137 ventures is associated with 137 Holdings, which was authorized to purchase just under 1.1 million shares at a cost of nearly $75 million. 137 Ventures is a venture capital fund that is interesting because Their claim to fame is these types of secondary purchases. 137 Ventures founders Justin Fishner-Wolfson and Alex Jacobson met while at Founders Fund, working on their investment in SpaceX. When Musk originally pushed Thiel and Founders Fund to back his then-new rocket company, the original investment in SpaceX was going to be around $5 million until Fishner-Wolfson advocated for it to be much larger. Founders Fund ended up writing a check that represented about 20% of its fund.and has continued to take large positions in other SpaceX rounds from other funds, Fishner-Wolfson told TechCrunch’s Connie Loizos in 2020. He launched 137 Ventures in 2011.

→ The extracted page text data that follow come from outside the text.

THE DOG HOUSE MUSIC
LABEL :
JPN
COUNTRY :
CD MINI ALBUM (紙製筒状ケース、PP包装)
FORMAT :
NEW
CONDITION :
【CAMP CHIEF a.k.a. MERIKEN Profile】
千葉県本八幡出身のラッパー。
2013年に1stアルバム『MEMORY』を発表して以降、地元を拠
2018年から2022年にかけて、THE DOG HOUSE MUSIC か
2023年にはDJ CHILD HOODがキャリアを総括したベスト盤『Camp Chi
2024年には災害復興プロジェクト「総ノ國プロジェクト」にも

Point 2 Demonstrate the investment He was allocated 1 million shares that cost $70 million. Point 2 Prove Looks Like a Special Purpose Vehicle Led by Secretive Global Investment Firm Vy Capital, according to a SEC Form D starting July 2022. Vy was founded by Alexander Tamas, who spent his formative years at Yuri Milner’s DST. While Tamas doesn’t say much publicly and is therefore not a vocal supporter of Musk, his company committed $700 million to Musk’s purchase of Twitter. Bloomberg reported at the time. Vy also has a stake in SpaceX and has invested in other Musk companies such as Boring and Neuralink. TO user information for a fund Vy claims that Tamas was the investor who secured for DST its first stakes in companies such as Facebook, Airbnb, Spotify, Twitter, Alibaba and others. Marc Andreessen and the co-founder of his venture capital firm, Ben Horowitz, once described Tamas to Bloomberg as: “He’s on the speed dial of everyone trying to build the most successful, largest-scale global Internet companies in the world.” present”.

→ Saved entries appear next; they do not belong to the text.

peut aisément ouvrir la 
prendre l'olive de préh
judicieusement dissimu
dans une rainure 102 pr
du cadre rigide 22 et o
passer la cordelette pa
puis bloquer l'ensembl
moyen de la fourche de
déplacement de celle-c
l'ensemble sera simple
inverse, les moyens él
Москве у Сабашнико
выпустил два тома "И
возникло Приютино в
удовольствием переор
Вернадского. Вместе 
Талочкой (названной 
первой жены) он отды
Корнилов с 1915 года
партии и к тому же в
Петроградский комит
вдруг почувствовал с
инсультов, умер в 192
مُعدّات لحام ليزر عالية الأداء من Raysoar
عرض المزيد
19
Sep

Atreides Management is associated with the Atreides Special Circumstances Fund to which almost 429,000 shares were allocated at a cost of almost $30 million. The founder of Boston-based hedge fund Atreides, Gavin Baker, goes back to SpaceX. Before founding Atreides in January 2019, Gavin spent 18 years at Fidelity, eventually managing the $17 billion Fidelity OTC fund. their website says. He made his first investment in SpaceX while at Fidelity, and as of 2022, SpaceX held Atreide’s largest position among the venture capital portion of his fund. Bloomberg reported. (Atreides had $3 billion in assets under management that year, but currently has about $4 billion in assets under management, according to a recent filing with the SEC.) The fund also has a significant stake in Tesla since 2019. And Baker publicly supports Musk. This month only wrote a long post on X advocating for reset Musk’s $56 billion Tesla pay package and supporting Musk’s desire to move Tesla’s incorporation to Texas.

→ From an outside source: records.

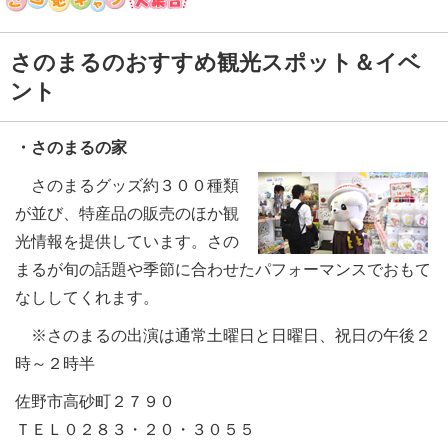
さのまるのおすすめ観光スポット＆イベ
ント
・さのまるの家
さのまるグッズ約３００種類
が並び、特産品の販売のほか観
光情報を提供しています。さの
まるが旬の話題や季節に合わせたパフォーマンスでおもて
なししてくれます。
※さのまるの出演は通常土曜日と日曜日、祝日の午後２
時～２時半
佐野市高砂町２７９０
ＴＥＬ０２８３・２０・３０５５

TCP Exploration Fund 2022 He was allocated more than 357,000 shares worth almost $25 million. This is a fund associated with LA’s Troy Capital Partners founded by Myspace founder Josh Berman, according to an SEC Form D. However, for multiple accountsTroy’s managing partner, Anthony Tucker, is responsible for Troy’s investment in SpaceX. Troy has been a backer since SpaceX’s Series J round in 2019, which valued the company at around $28 billion after money, according to Pitchbook. Troy, who emphasizes (but is not limited to) Los Angeles-based companies, was also an investor in the now-defunct Hyperloop One that hoped to build rapid underground transportation between San Francisco and Los Angeles based on Musk’s idea.

Additionally, this SpaceX sale also authorized two more investors to buy about another $50 million in combined shares, although the paperwork trail was too thin on both of them for us to determine their associations with Musk.

SpaceX and all of the funds did not respond to multiple requests for comment, except for Atreides, who declined to comment.